_Directions for this task_: Look through the records below, and whenever a line contains "оборудование", copy it.

_Records for processing_:
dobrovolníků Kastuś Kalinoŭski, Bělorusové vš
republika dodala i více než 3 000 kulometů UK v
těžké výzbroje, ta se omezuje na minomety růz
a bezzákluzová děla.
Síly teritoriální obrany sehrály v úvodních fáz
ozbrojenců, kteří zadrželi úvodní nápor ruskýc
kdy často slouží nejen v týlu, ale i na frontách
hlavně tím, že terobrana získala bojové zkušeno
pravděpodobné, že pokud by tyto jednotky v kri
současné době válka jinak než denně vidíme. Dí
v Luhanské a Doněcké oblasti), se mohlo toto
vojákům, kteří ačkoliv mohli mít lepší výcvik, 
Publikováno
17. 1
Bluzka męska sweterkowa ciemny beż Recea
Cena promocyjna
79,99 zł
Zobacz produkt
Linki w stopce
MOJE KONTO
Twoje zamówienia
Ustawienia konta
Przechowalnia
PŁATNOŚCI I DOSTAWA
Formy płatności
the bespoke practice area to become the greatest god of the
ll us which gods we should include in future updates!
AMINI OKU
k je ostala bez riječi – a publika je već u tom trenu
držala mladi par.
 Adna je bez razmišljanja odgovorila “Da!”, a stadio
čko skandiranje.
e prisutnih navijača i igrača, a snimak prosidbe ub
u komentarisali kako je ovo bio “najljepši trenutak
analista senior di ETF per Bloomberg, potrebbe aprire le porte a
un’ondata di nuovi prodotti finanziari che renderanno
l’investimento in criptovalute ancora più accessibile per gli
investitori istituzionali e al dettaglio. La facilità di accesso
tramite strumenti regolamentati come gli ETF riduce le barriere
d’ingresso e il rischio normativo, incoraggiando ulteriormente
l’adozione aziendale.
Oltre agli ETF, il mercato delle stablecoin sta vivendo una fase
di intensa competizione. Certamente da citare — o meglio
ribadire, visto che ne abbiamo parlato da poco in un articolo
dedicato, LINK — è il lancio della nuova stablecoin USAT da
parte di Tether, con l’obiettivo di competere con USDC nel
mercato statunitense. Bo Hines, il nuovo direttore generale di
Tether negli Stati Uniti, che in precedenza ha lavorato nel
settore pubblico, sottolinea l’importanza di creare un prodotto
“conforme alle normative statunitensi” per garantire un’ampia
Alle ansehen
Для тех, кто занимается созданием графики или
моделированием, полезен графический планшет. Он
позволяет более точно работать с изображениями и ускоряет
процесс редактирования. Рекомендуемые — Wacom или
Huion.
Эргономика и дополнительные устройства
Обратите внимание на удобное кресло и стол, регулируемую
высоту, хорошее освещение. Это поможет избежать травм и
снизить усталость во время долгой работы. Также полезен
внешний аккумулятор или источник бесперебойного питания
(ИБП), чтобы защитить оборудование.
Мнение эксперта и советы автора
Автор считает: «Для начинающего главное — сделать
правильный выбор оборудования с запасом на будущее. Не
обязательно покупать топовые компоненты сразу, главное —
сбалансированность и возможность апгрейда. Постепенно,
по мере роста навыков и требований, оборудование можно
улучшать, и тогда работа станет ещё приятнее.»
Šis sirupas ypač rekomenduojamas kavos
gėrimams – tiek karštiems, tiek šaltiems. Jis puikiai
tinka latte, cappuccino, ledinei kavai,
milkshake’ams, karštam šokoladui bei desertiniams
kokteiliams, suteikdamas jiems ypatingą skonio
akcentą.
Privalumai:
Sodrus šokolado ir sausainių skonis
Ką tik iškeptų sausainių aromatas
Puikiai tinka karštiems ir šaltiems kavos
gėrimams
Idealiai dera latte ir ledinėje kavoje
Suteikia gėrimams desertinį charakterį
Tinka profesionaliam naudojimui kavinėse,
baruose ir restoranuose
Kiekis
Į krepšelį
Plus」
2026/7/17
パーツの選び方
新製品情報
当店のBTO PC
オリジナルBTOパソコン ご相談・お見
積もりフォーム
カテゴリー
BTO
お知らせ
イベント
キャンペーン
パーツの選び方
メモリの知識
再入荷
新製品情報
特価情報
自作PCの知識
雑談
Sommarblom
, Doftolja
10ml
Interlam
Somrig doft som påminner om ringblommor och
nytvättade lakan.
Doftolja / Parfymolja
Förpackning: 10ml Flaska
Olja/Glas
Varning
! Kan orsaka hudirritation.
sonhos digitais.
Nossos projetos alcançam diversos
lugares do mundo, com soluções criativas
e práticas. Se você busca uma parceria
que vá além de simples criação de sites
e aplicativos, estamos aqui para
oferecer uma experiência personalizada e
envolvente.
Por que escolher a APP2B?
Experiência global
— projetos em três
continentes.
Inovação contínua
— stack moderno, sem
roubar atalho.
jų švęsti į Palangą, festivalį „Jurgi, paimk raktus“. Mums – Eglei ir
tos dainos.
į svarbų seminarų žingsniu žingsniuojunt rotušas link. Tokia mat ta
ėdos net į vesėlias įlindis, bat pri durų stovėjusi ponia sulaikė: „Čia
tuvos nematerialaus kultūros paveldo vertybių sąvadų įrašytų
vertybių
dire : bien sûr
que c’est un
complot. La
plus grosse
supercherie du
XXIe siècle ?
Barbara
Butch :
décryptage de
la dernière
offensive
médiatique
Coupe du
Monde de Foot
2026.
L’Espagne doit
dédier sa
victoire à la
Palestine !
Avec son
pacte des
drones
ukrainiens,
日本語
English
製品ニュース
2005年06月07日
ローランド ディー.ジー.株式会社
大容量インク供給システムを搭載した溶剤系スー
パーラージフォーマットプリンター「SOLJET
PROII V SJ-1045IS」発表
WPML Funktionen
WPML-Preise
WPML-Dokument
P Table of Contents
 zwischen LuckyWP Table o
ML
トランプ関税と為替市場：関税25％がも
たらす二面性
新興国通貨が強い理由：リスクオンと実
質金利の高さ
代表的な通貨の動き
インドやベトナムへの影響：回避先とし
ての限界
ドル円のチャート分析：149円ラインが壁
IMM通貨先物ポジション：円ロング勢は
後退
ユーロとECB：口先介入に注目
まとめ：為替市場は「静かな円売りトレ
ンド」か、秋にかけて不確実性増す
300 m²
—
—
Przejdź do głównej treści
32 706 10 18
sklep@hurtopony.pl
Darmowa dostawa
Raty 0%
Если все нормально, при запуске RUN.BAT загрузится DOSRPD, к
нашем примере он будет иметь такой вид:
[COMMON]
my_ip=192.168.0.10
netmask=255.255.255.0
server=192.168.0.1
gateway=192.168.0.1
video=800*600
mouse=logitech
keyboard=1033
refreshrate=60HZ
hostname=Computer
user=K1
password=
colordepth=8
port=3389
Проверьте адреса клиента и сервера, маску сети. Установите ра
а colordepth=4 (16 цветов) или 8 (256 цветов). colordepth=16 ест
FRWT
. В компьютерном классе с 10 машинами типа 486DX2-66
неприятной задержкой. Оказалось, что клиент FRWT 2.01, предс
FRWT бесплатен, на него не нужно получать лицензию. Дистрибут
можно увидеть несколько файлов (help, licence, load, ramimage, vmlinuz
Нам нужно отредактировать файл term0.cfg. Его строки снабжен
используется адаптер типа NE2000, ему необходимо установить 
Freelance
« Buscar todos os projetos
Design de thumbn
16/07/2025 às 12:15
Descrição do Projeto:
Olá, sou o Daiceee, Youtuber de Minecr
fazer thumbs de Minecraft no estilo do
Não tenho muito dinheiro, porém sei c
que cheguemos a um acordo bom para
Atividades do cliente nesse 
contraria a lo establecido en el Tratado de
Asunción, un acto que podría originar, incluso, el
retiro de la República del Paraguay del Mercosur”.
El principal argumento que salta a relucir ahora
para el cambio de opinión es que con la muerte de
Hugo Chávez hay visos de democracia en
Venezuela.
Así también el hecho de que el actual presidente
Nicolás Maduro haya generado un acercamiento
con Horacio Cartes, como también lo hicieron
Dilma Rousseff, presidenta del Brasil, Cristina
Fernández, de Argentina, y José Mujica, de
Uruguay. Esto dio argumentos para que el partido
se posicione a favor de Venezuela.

_Expected output_:
(ИБП), чтобы защитить оборудование.
по мере роста навыков и требований, оборудование можно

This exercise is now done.